By every measure, Kubernetes is dominating the container orchestration market. Our latest State of Kubernetes and Container Security report found that 87 percent of organizations are managing some portion of their container workloads using Kubernetes.
The same survey shows that 94 percent of organizations have experienced a serious security issue in the last 12 months in their container environment, with 69 percent having detected misconfigurations, 27 percent experiencing runtime security incidents, and 24 percent discovering significant vulnerabilities to remediate.
Loosely speaking, each of these security issues corresponds to a container lifecycle phase. You should remediate known vulnerabilities during the build phase, misconfigurations during the build/deploy phase, and respond to threats at runtime.
In this article, we will explore some of the security risks and challenges you’re likely to encounter when using Kubernetes, especially in production and at scale. We will also provide a list of best practices and practical recommendations to help you secure cloud-native infrastructure and applications. (Jump to that section.)
Although containers enable greater speed, portability, and the ability to take advantage of microservices architectures, they can also create security blind spots and increase your attack surface. As more containers are deployed, maintaining adequate visibility into your cloud-native infrastructure components becomes more difficult.
The distributed nature of containerized applications makes it difficult to quickly investigate which containers might have vulnerabilities, may be misconfigured, or pose the greatest risks to your organization.
Organizations need strong governance policies regarding how images are built and stored in trusted image registries. You must ensure that container images are built using secure and approved base images that are regularly scanned and ensure that only images from image registries on allow lists are used to launch containers in your Kubernetes environment.

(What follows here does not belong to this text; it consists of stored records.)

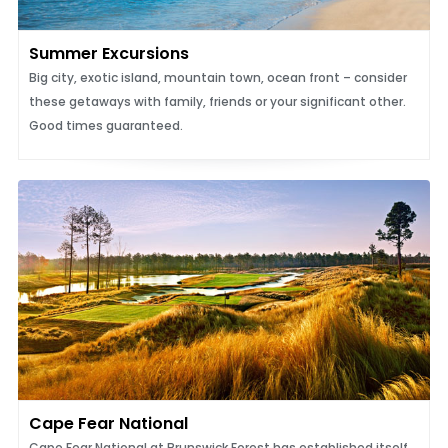
Summer Excursions
Big city, exotic island, mountain town, ocean front – consider
these getaways with family, friends or your significant other.
Good times guaranteed.
Cape Fear National
Cape Fear National at Brunswick Forest has established itself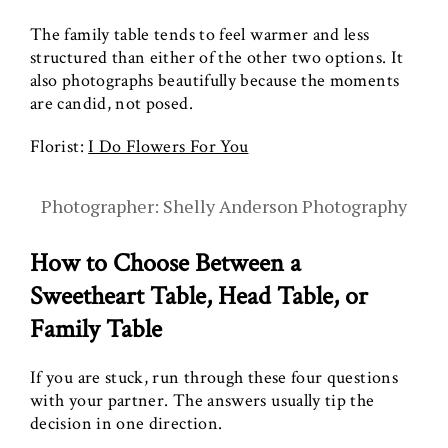
The family table tends to feel warmer and less
structured than either of the other two options. It
also photographs beautifully because the moments
are candid, not posed.
Florist:
I Do Flowers For You
Photographer: Shelly Anderson Photography
How to Choose Between a
Sweetheart Table, Head Table, or
Family Table
If you are stuck, run through these four questions
with your partner. The answers usually tip the
decision in one direction.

Containers and pods will need to talk to each other within deployments as well as to other internal and external endpoints to properly function. If a container is breached, the ability for a malicious actor to move laterally within the environment is directly related to how broadly that container can communicate with other containers and pods.
In a sprawling container environment, implementing network segmentation can be prohibitively difficult given the complexity of configuring such policies manually.
In keeping with DevOps principles, Kubernetes is designed to speed application deployment and simplify management and operations. Kubernetes offers a rich set of controls that can be used to effectively secure clusters and their applications.
Kubernetes network policies, for example, behave like firewall rules that control how pods communicate with each other and other endpoints. When a network policy is associated with a pod, that pod is allowed to communicate only with the assets defined in that network policy. By default, Kubernetes does not apply a network policy to a pod, meaning every pod can talk to every other pod in a Kubernetes environment.
Another configuration risk relates to secrets management: how sensitive data such as credentials and keys are stored and accessed. You must ensure that secrets are not being passed as environment variables but are instead mounted into read-only volumes in your containers, for example.
Cloud-native environments also introduce challenges in complying with security best practices, industry standards and benchmarks, and internal organizational policies.
Beyond remaining compliant, organizations also must show proof of that compliance. They must adapt their strategies to ensure their Kubernetes environments meet controls that were originally written for traditional application architectures.
Also, the distributed and dynamic nature of containerized applications means monitoring for compliance adherence and audits must be fully automated to successfully operate at scale.
One of the security advantages of containers and Kubernetes is they can be treated as immutable infrastructure – what’s running should never be patched or changed but rather destroyed and recreated from a common template when new updates are needed.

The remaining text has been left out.